InfiniteYou: Flexible Photo Recrafting While Preserving Your Identity (2503.16418v1)

Published 20 Mar 2025 in cs.CV and cs.LG

Abstract: Achieving flexible and high-fidelity identity-preserved image generation remains formidable, particularly with advanced Diffusion Transformers (DiTs) like FLUX. We introduce InfiniteYou (InfU), one of the earliest robust frameworks leveraging DiTs for this task. InfU addresses significant issues of existing methods, such as insufficient identity similarity, poor text-image alignment, and low generation quality and aesthetics. Central to InfU is InfuseNet, a component that injects identity features into the DiT base model via residual connections, enhancing identity similarity while maintaining generation capabilities. A multi-stage training strategy, including pretraining and supervised fine-tuning (SFT) with synthetic single-person-multiple-sample (SPMS) data, further improves text-image alignment, ameliorates image quality, and alleviates face copy-pasting. Extensive experiments demonstrate that InfU achieves state-of-the-art performance, surpassing existing baselines. In addition, the plug-and-play design of InfU ensures compatibility with various existing methods, offering a valuable contribution to the broader community.

Summary

InfiniteYou: Identity-Preserving Image Generation Using Diffusion Transformers

The paper entitled "InfiniteYou: Flexible Photo Recrafting While Preserving Your Identity" presents an advanced framework for identity-preserving image generation using Diffusion Transformers (DiTs).
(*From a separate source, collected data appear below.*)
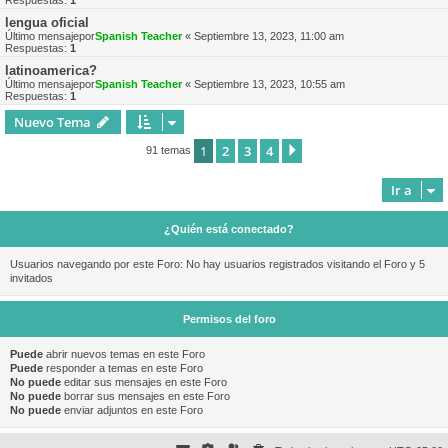
Respuestas:
1
lengua oficial
Último mensajepor
Spanish Teacher
«
Septiembre 13, 2023, 11:00 am
Respuestas:
1
latinoamerica?
Último mensajepor
Spanish Teacher
«
Septiembre 13, 2023, 10:55 am
Respuestas:
1
Nuevo Tema
1
2
3
4
Siguiente
91 temas
Ir a
¿Quién está conectado?
Usuarios navegando por este Foro: No hay usuarios registrados visitando el Foro y 5
invitados
Permisos del foro
Puede
abrir nuevos temas en este Foro
Puede
responder a temas en este Foro
No puede
editar sus mensajes en este Foro
No puede
borrar sus mensajes en este Foro
No puede
enviar adjuntos en este Foro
This framework, named InfiniteYou (InfU), aims to address significant challenges in existing methods, including low identity similarity, weak text-image alignment, and compromised generation quality. The unique approach capitalizes on state-of-the-art Diffusion Transformers like FLUX to enhance image synthesis capabilities while maintaining robust identity features.

Core Contributions

InfuseNet Architecture: Central to the InfU framework is the InfuseNet component, which introduces identity features into the DiT base model using residual connections. This architecture preserves identity similarity more effectively than conventional methods that typically alter attention layers. InfuseNet functions as a generalization of ControlNet, specifically designed to separate text and identity inputs to avoid entanglement.
Multi-Stage Training Strategy: To further enhance model performance, the authors implement a multi-stage training strategy comprising pretraining and supervised fine-tuning (SFT). This methodology utilizes synthetic single-person-multiple-sample (SPMS) data to improve text-image alignment and overall generation quality, ultimately rectifying issues like face copy-pasting.
Compatibility and Plug-and-Play Design: InfU features a plug-and-play design, ensuring compatibility with various existing methods. This design contributes to its adaptability and usefulness across diverse scenarios, promoting integration with existing image generation models and plugins.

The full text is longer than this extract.